19.01.2010, 21:03 Uhr

Und was hat der alte President gemacht?Die Hand augehalten oder was?

Captain Mahmoud

19.01.2010, 22:15 Uhr

Es ist naiv zu glauben, dass Energiepreise zurückgehen werden. Der komplexe Energiemarkt kann nicht einfach so liberalisiert werden, wie ein Markt für Lebensmittel.

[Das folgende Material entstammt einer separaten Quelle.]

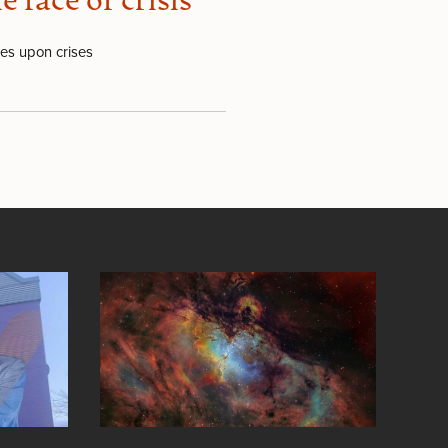
face of crisis
ses upon crises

Die technischen und ökonomischen Zusammenhänge begreiffen weder die EU-Sesselfurzer in brüssel noch die politischen Versager in berlin. Das Problem liegt doch an immer steigenden Preisen für Primärenergieträger. Was machen die Amis aus Verzweiflung? Sie führen lieber einen Krieg in irak als Energie zu sparen. Verheerende Folge: Energiepreise (sehe Ölpreisentwicklung während der Golfkriege) steigen noch weiter. Was soll sich groß auf dem deutschen Energiemarkt ändern? Die Marktzutrittsbarrieren (Enormer investitions- und Kapitalbedarf) sind so hoch, dass nur ein paar weitere Oligopolisten auf dem Markt Fuss fassen können. Was bringt es? Nichts! Jedenfalls werden sie die Preise genauso hoch halten wie die einheimischen Konzerne. Denn schließlich wollen sie ihr investiertes Kapital möglichst schnell zurück. Wer das nicht begreifft, ist entweder dumm oder naiv. Es muss eine sinnvolle und unbürokratische Kontrolle der Konzerne geben, die sowohl für Verbraucher und Energieanbieter Vorteile bringt. Die Kunst besteht darin, die ballance zu finden. Das ist zugegebenermaßen nicht einfach. Kontrolle kann beispielsweise durch eine beteiligung des Staates (wie in den 20er Jahren bei RWE (kommunale beteiligung))sinnvoll inplementiert werden.